Name	Name	Last commit message	Last commit date
parent directory ..
algotune	algotune
alphaevolve_math_problems	alphaevolve_math_problems
arc_benchmark	arc_benchmark
attention_optimization	attention_optimization
circle_packing	circle_packing
circle_packing_with_artifacts	circle_packing_with_artifacts
function_minimization	function_minimization
k_module_problem	k_module_problem
llm_prompt_optimization	llm_prompt_optimization
lm_eval	lm_eval
mlx_metal_kernel_opt	mlx_metal_kernel_opt
online_judge_programming	online_judge_programming
r_robust_regression	r_robust_regression
rust_adaptive_sort	rust_adaptive_sort
signal_processing	signal_processing
sldbench	sldbench
symbolic_regression	symbolic_regression
tsp_tour_minimization	tsp_tour_minimization
web_scraper_optillm	web_scraper_optillm
README.md	README.md

OpenEvolve Examples

This directory contains a collection of examples demonstrating how to use OpenEvolve for various tasks including optimization, algorithm discovery, and code evolution. Each example showcases different aspects of OpenEvolve's capabilities and provides templates for creating your own evolutionary coding projects.

Quick Start Template

To create your own OpenEvolve example, you need three essential components:

1. Initial Program (`initial_program.py`)
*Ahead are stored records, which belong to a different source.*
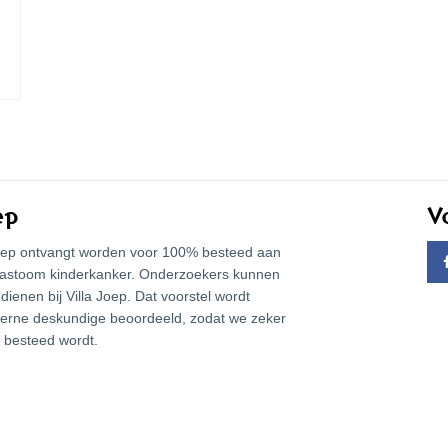
ep
V
 Joep ontvangt worden voor 100% besteed aan
lastoom kinderkanker. Onderzoekers kunnen
dienen bij Villa Joep. Dat voorstel wordt
terne deskundige beoordeeld, zodat we zeker
 besteed wordt.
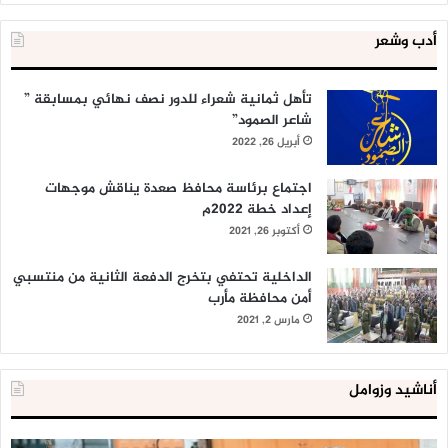
أدب وشعر
تأهل ثمانية شعراء للدور نصف نهائي بمسابقة ”
شاعر الصمود”
أبريل 26, 2022
اجتماع برئاسة محافظ صعدة يناقش موجهات
إعداد خطة 2022م
أكتوبر 26, 2021
الداخلية تحتفي بتخرج الدفعة الثانية من منتسبي
أمن محافظة مأرب
مارس 2, 2021
أناشيد وزوامل
العدو
الد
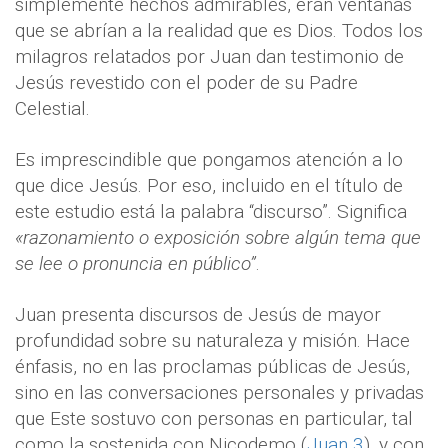
simplemente hechos admirables, eran ventanas
que se abrían a la realidad que es Dios. Todos los
milagros relatados por Juan dan testimonio de
Jesús revestido con el poder de su Padre
Celestial.
Es imprescindible que pongamos atención a lo
que dice Jesús. Por eso, incluido en el título de
este estudio está la palabra “discurso”. Significa
«razonamiento o exposición sobre algún tema que
se lee o pronuncia en público”
.
Juan presenta discursos de Jesús de mayor
profundidad sobre su naturaleza y misión. Hace
énfasis, no en las proclamas públicas de Jesús,
sino en las conversaciones personales y privadas
que Este sostuvo con personas en particular, tal
como la sostenida con Nicodemo (
Juan 3
), y con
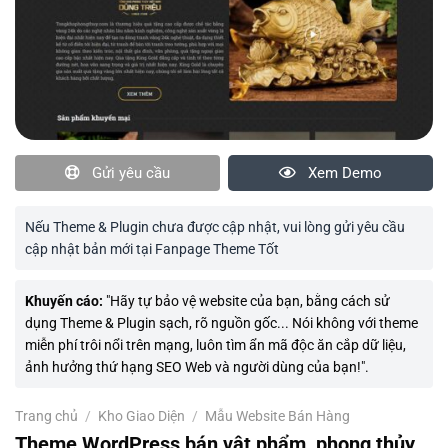
Gửi yêu cầu
Xem Demo
Nếu Theme & Plugin chưa được cập nhật, vui lòng gửi yêu cầu
cập nhật bản mới tại Fanpage Theme Tốt
Khuyến cáo:
"Hãy tự bảo vệ website của bạn, bằng cách sử
dụng Theme & Plugin sạch, rõ nguồn gốc... Nói không với theme
miễn phí trôi nổi trên mạng, luôn tìm ẩn mã độc ăn cắp dữ liệu,
ảnh hưởng thứ hạng SEO Web và người dùng của bạn!".
Trang chủ
/
Kho Giao Diện
/
Mẫu Website Bán Hàng
Theme WordPress bán vật phẩm, phong thủy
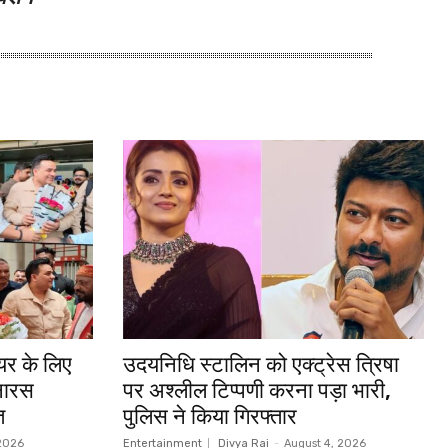
ियर के लिए
उदयनिधि स्टालिन को एक्ट्रेस त्रिषा
बनारस
पर अश्लील टिप्पणी करना पड़ा भारी,
त
पुलिस ने किया गिरफ्तार
 2026
Entertainment
Divya Rai
-
August 4, 2026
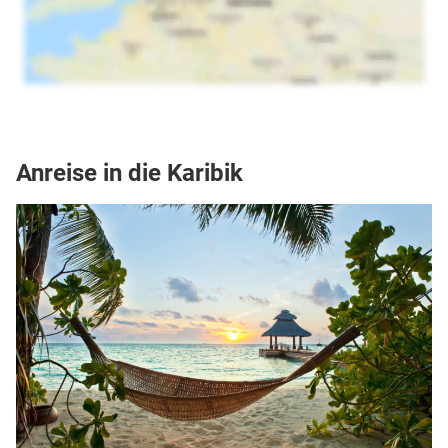
Anreise in die Karibik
Your initial program must contain exactly one EVOLVE-BLOCK:

# EVOLVE-BLOCK-START
def your_function():
    # Your initial implementation here
    # This is the only section OpenEvolve will modify
    pass
# EVOLVE-BLOCK-END

# Helper functions and other code outside the evolve block
def helper_function():
    # This code won't be modified by OpenEvolve
    pass

Critical Requirements:

✅ Exactly one EVOLVE-BLOCK (not multiple blocks)
✅ Use # EVOLVE-BLOCK-START and # EVOLVE-BLOCK-END markers
✅ Put only the code you want evolved inside the block
✅ Helper functions and imports go outside the block

2. Evaluator (`evaluator.py`)

Your evaluator can return either a dictionary or an EvaluationResult object:

def evaluate(program_path: str) -> Dict:
    """
    Evaluate the program and return metrics.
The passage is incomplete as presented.